In realtà non è che abbia capito molto.

E’ una sorta di censimento, giusto?

A cosa serve una lista di questi malati, se poi non sappiamo nemmeno dove andarli a pescare?

Infondo Elena ha detto “qualora ce ne fosse bisogno”. Ciò significa che potremmo anche scansarci la fatica di dover combattere contro di loro…

Se non vogliono minacciare la Compagnia, allora non è affar nostro. Se ne occuperà sicuramente Cloud che, prendendo a cuore il problema dei tizi scomparsi, riporterà il solito ordine.

Cazzo, però! Sterminare così decine e decine di cittadini di Kalm, e rapire donne e bambini davanti ai miei occhi, mi rode parecchio!

Sento ancora nella testa quelle urla strazianti di dolore…
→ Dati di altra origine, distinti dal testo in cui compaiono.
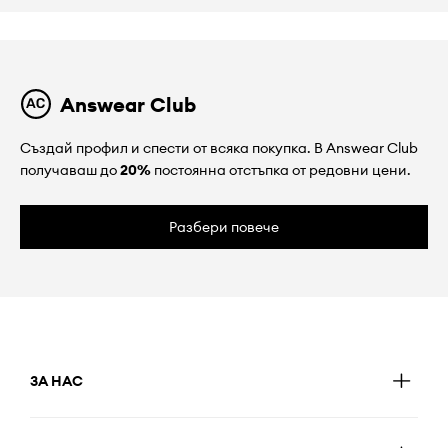
Answear Club
Създай профил и спести от всяка покупка. В Answear Club
получаваш до
20%
постоянна отстъпка от редовни цени.
Разбери повече
ЗА НАС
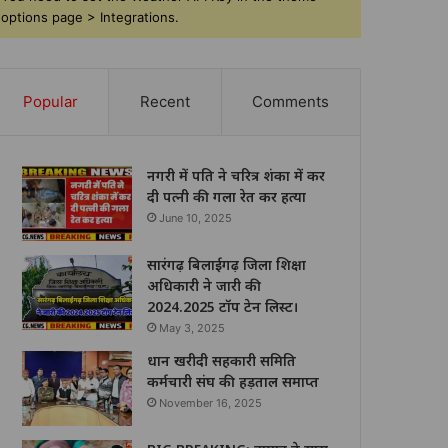
options page > Integrations.
Popular
Recent
Comments
नगरी में पति ने चरित्र शंका में कर
दी पत्नी की गला रेत कर हत्या
June 10, 2025
सारंगढ़ बिलाईगढ़ जिला शिक्षा
अधिकारी ने जारी की
2024.2025 टॉप टेन लिस्ट।
May 3, 2025
धान खरीदी सहकारी समिति
कर्मचारी संघ की हड़ताल समाप्त
November 16, 2025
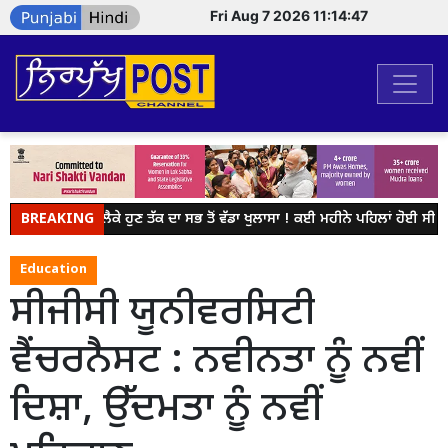
Fri Aug 7 2026 11:14:47
BREAKING
NEET ਨੂੰ ਲੈਕੇ ਹੁਣ ਤੱਕ ਦਾ ਸਭ ਤੋਂ ਵੱਡਾ ਖੁਲਾਸਾ ! ਕਈ ਮਹੀਨੇ ਪਹਿਲਾਂ ਹੋਈ ਸੀ ਸ
Education
ਸੀਜੀਸੀ ਯੂਨੀਵਰਸਿਟੀ
ਵੈਂਚਰਨੈਸਟ : ਨਵੀਨਤਾ ਨੂੰ ਨਵੀਂ
ਦਿਸ਼ਾ, ਉੱਦਮਤਾ ਨੂੰ ਨਵੀਂ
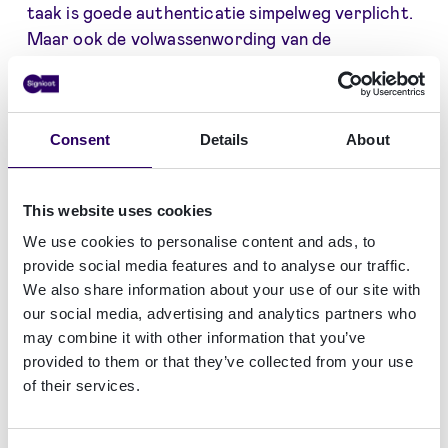
taak is goede authenticatie simpelweg verplicht.
Maar ook de volwassenwording van de
technologie en verregaande digitalisering van
dienstverlening stimuleren de marktbehoefte.
De ontwikkelingen op het gebied van online
Consent
Details
About
authenticatie volgen elkaar in hoog tempo op.
Niemand weet exact hoe de toekomst van de
This website uses cookies
digitale identiteit eruitziet.
We use cookies to personalise content and ads, to
In deze whitepaper brengen wij de huidige
provide social media features and to analyse our traffic.
situatie in kaart. Wat zijn de belangrijkste trends
We also share information about your use of our site with
en drivers op het gebied van online
our social media, advertising and analytics partners who
authenticatie? Voor welke uitdagingen staan
may combine it with other information that you’ve
provided to them or that they’ve collected from your use
dienstverleners en hoe gaan ze daarmee om? En
of their services.
hoe denkt Signicat (voorheen Connectis) dat de
toekomst eruitziet en welke technologieën hierin
een sleutelrol zullen spelen?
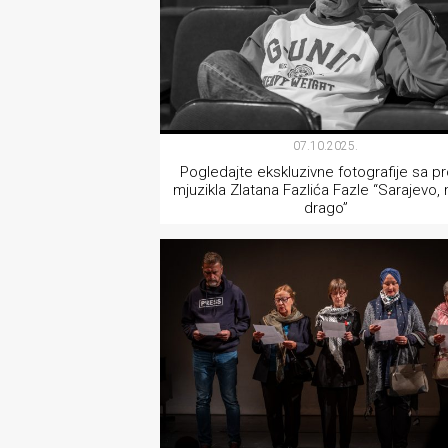
07.10.2025.
Pogledajte ekskluzivne fotografije sa p
mjuzikla Zlatana Fazlića Fazle “Sarajevo,
drago”
TEATAR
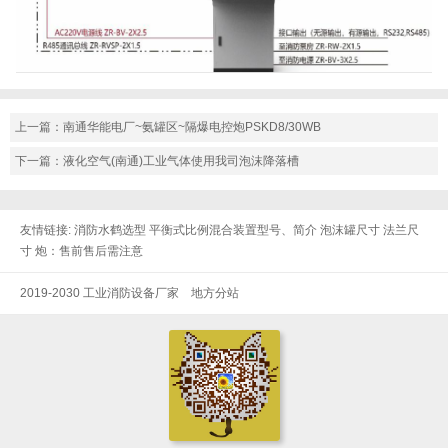
上一篇：
南通华能电厂~氨罐区~隔爆电控炮PSKD8/30WB
下一篇：
液化空气(南通)工业气体使用我司泡沫降落槽
友情链接:
消防水鹤选型
平衡式比例混合装置型号、简介
泡沫罐尺寸
法兰尺
寸
炮：售前售后需注意
2019-2030 工业消防设备厂家
地方分站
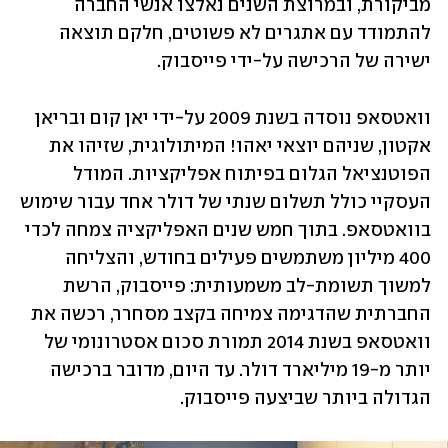
מביקורת, ובמרוצת השנים נאלצו אנשי החברה 
להתמודד עם אתגרים לא פשוטים, חלקם תוצאה 
ישירה של הרכישה על-ידי פייסבוק.
וואטסאפ נוסדה בשנת 2009 על-ידי יאן קום ובריאן 
אקטון, שניהם יוצאי יאהו! המיתולוגית, שזיהו את 
הפוטנציאל הגלום בפיתוח אפליקציות. המודל 
העסקיי כולל תשלום שנתי של דולר אחד עבור שימוש 
בוואטסאפ. בתוך חמש שנים האפליקציה צמחה לכדי 
400 מיליון משתמשים פעילים בחודש, והצליחה 
למשוך תשומת-לב משמעותית: פייסבוק, הרשת 
החברתית שהדגימה צמיחה בקצב מסחרר, רכשה את 
וואטסאפ בשנת 2014 תמורת סכום אסטרונומי של 
יותר מ-19 מיליארד דולר. עד היום, מדובר ברכישה 
הגדולה ביותר שביצעה פייסבוק.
Questi Deepground hanno iniziato a provocarmi un po’ troppo, per i miei gusti… E poi quella megera bionda mi viene a dire di stramene buono e di non superare i limiti! Tsk! Se Rude non trova mio padre, vedrà quanti limiti che infrangerò, pur di rintracciarlo!

 

Elena si solleva di botto dalla sedia. Io la seguo immediatamente a ruota, mettendomi in piedi con la schiena ritta, peggio di quella di un soldier.

 

- Fatto! Ho inviato i dati al capo tramite il terminale che ho collegato al telefono. Il nostro compito qui è finito.

 

Rimetto a posto la sedia, e tutto contento mi dirigo verso l’uscita. Non me ne frega un accidenti di dovermi rituffare in quel bitume d’acqua. Voglio uscire fuori da qui, e contattare il socio pelato!

Mio padre ha la precedenza su tutto! Perfino su questo schifo di liquame.

- Madamigella…- faccio con un soave inchino- Si accomodi pure nella vasca!

 

Elena non si scompone per niente. Il suo viso sembra essere addirittura radioso! Non c’è altra spiegazione: è contenta perché ha svolto bene il suo lavoro, e sa che Tseng la accoglierà con un complimento, non appena saremo da lui.

Ci tuffiamo in acqua facendo per l’ennesima volta il lungo percorso, questa volta a ritroso, e guadagniamo in fretta l’uscita.

Sfociamo nella piscina dell’ospedale. A primo impatto l’acqua sembrerebbe molto più calda di prima, ma in realtà è solo impressione.

Così come sono solo un’impressione quelle lunghe lingue di fuoco che volteggiano allegramente al di fuori dell’acqua, nell’ambiente attorno alla vasca.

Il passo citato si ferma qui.